Data supplied:
◆ ◆ ◆ ◆ ◆

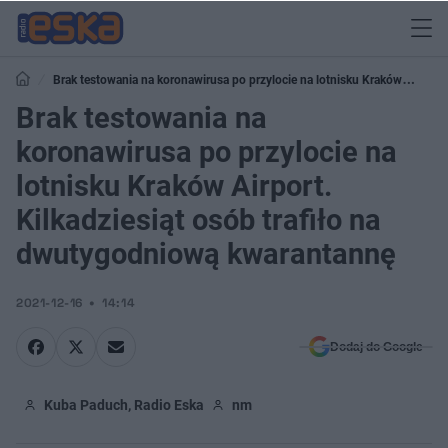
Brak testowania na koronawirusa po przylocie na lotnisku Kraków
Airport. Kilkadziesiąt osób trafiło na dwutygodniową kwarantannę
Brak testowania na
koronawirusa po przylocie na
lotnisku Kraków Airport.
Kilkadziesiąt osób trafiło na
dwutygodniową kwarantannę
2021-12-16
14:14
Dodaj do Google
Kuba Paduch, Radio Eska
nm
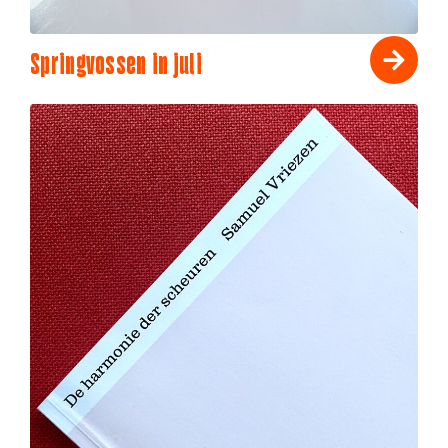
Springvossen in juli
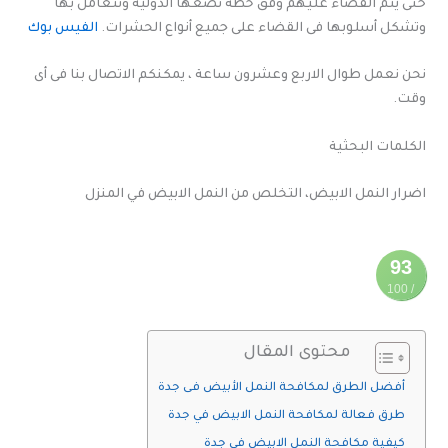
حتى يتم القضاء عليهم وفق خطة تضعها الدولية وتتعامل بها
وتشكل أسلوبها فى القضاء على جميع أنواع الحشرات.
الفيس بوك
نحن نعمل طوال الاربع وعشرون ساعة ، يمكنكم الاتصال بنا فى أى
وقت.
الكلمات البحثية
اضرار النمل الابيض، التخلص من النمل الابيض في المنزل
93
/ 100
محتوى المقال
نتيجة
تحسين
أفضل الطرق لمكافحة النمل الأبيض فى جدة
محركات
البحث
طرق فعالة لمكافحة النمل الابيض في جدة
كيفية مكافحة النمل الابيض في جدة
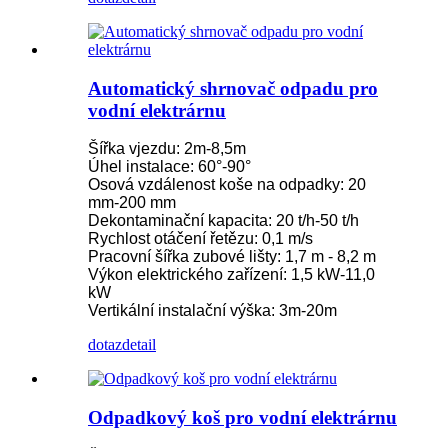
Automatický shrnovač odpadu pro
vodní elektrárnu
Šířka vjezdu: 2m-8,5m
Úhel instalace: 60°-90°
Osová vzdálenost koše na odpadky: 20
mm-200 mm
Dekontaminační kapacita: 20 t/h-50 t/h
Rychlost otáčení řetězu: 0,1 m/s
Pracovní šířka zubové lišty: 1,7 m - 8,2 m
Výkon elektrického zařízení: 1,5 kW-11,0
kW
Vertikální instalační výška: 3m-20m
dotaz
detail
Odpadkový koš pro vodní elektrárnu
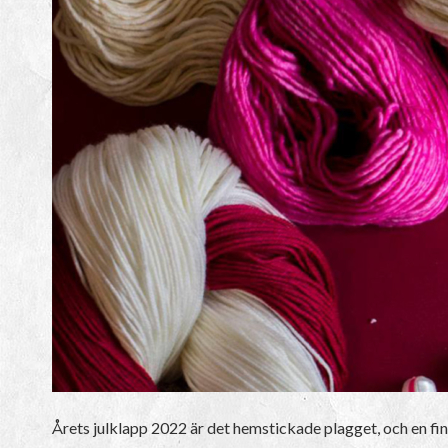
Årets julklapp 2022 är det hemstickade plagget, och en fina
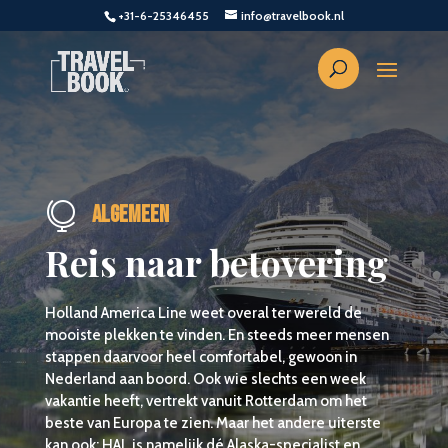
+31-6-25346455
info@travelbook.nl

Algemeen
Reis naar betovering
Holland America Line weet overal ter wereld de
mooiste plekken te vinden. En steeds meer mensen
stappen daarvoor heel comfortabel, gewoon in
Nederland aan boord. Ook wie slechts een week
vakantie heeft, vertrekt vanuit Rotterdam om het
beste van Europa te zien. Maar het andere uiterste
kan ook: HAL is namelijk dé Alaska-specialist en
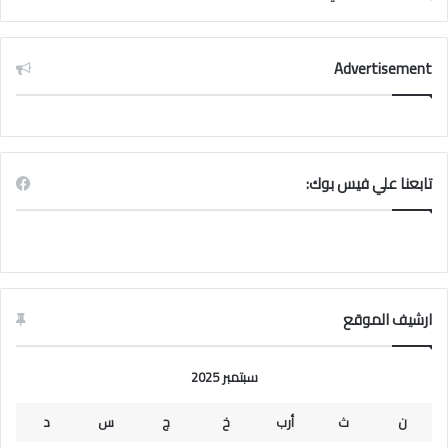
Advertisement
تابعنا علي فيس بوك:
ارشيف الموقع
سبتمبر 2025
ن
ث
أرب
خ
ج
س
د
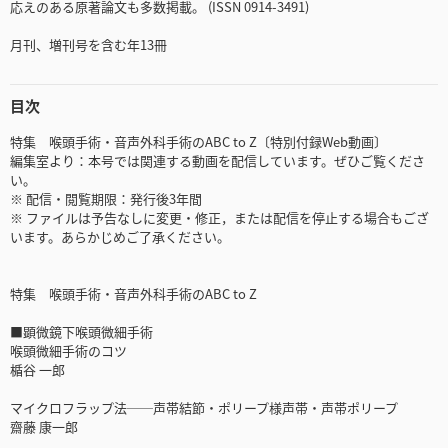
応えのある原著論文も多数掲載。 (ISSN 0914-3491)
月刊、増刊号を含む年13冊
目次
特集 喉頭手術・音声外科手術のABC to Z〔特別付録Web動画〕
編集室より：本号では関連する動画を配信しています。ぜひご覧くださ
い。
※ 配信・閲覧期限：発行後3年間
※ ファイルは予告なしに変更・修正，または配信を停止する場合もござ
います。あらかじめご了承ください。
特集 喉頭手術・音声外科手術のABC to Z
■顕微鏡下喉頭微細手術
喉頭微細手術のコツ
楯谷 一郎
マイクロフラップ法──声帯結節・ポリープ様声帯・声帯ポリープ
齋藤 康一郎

◆ ◆ ◆ ◆ ◆

Goal of the exercise:
Print the data exactly, from its first line to the line containing "Odpadkový koš pro vodní elektrárnu", both included. Omit the pictures.

Solution for this task:
Brak testowania na koronawirusa po przylocie na lotnisku Kraków
Airport. Kilkadziesiąt osób trafiło na dwutygodniową kwarantannę
Brak testowania na
koronawirusa po przylocie na
lotnisku Kraków Airport.
Kilkadziesiąt osób trafiło na
dwutygodniową kwarantannę
2021-12-16
14:14
Dodaj do Google
Kuba Paduch, Radio Eska
nm
Springvossen in juli
حتى يتم القضاء عليهم وفق خطة تضعها الدولية وتتعامل بها
وتشكل أسلوبها فى القضاء على جميع أنواع الحشرات.
الفيس بوك
نحن نعمل طوال الاربع وعشرون ساعة ، يمكنكم الاتصال بنا فى أى
وقت.
الكلمات البحثية
اضرار النمل الابيض، التخلص من النمل الابيض في المنزل
93
/ 100
محتوى المقال
نتيجة
تحسين
أفضل الطرق لمكافحة النمل الأبيض فى جدة
محركات
البحث
طرق فعالة لمكافحة النمل الابيض في جدة
كيفية مكافحة النمل الابيض في جدة
Automatický shrnovač odpadu pro
vodní elektrárnu
Šířka vjezdu: 2m-8,5m
Úhel instalace: 60°-90°
Osová vzdálenost koše na odpadky: 20
mm-200 mm
Dekontaminační kapacita: 20 t/h-50 t/h
Rychlost otáčení řetězu: 0,1 m/s
Pracovní šířka zubové lišty: 1,7 m - 8,2 m
Výkon elektrického zařízení: 1,5 kW-11,0
kW
Vertikální instalační výška: 3m-20m
dotaz
detail
Odpadkový koš pro vodní elektrárnu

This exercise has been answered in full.